Dataset entries:
____________________

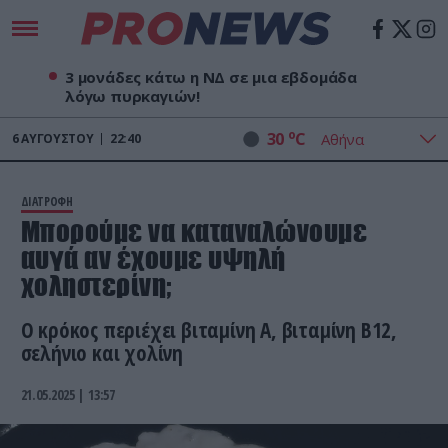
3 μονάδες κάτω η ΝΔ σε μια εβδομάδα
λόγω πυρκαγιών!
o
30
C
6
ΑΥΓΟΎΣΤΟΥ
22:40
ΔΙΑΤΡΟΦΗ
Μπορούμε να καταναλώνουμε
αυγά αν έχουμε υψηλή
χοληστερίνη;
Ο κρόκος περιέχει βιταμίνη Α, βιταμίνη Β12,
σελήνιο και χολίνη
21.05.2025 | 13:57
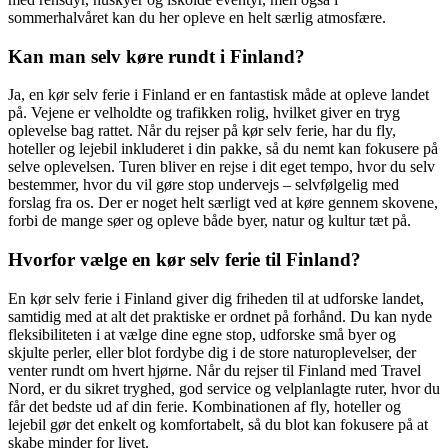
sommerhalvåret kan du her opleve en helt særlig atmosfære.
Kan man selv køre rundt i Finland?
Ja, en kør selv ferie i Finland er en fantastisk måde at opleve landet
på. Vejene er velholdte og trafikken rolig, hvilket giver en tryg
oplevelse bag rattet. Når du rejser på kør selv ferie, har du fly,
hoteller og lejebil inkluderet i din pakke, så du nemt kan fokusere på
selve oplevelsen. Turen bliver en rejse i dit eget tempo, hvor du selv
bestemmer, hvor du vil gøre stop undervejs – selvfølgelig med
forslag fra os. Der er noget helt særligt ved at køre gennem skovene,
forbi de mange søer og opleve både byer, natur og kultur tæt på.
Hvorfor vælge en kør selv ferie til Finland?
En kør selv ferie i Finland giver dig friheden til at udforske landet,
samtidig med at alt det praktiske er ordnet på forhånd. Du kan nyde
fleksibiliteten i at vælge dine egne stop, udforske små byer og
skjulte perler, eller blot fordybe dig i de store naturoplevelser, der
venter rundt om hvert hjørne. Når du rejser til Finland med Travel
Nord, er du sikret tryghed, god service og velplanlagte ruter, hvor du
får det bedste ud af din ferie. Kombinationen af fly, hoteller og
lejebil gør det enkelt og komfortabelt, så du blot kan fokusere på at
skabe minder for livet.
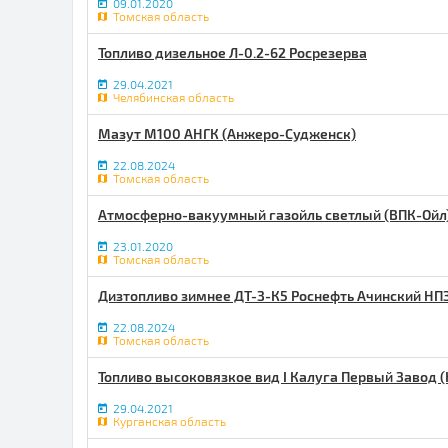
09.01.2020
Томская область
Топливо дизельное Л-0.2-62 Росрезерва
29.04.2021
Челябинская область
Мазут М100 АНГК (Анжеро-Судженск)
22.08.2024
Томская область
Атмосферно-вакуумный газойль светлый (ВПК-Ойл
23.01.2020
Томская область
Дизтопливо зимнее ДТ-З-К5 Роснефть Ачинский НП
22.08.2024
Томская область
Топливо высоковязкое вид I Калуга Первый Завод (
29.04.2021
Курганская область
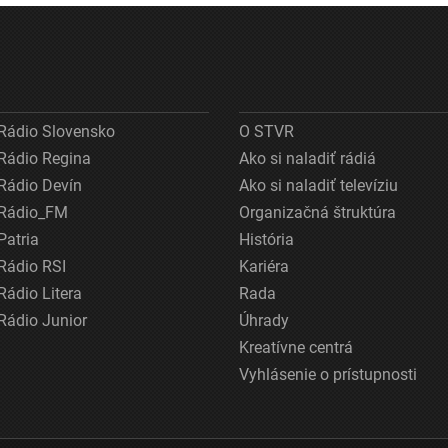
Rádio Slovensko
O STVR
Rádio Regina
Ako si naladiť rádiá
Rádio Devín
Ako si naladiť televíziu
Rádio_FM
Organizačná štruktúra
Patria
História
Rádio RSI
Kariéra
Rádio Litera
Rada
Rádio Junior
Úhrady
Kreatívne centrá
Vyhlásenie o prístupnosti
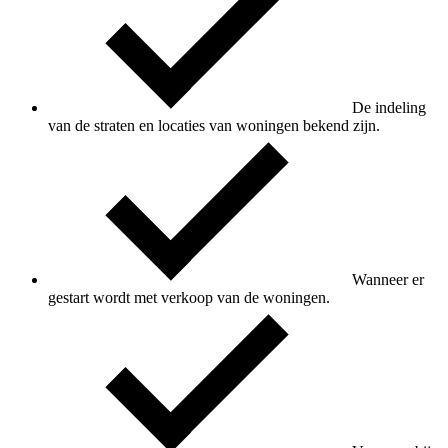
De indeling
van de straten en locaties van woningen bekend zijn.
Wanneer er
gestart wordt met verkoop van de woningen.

____________________

WORK ITEM:
All lines from the start of the entries through the one with "21.05.2025 | 13:57" are to be output exactly; omit the pictures.

RESULT OF THIS EXERCISE:
3 μονάδες κάτω η ΝΔ σε μια εβδομάδα
λόγω πυρκαγιών!
o
30
C
6
ΑΥΓΟΎΣΤΟΥ
22:40
ΔΙΑΤΡΟΦΗ
Μπορούμε να καταναλώνουμε
αυγά αν έχουμε υψηλή
χοληστερίνη;
Ο κρόκος περιέχει βιταμίνη Α, βιταμίνη Β12,
σελήνιο και χολίνη
21.05.2025 | 13:57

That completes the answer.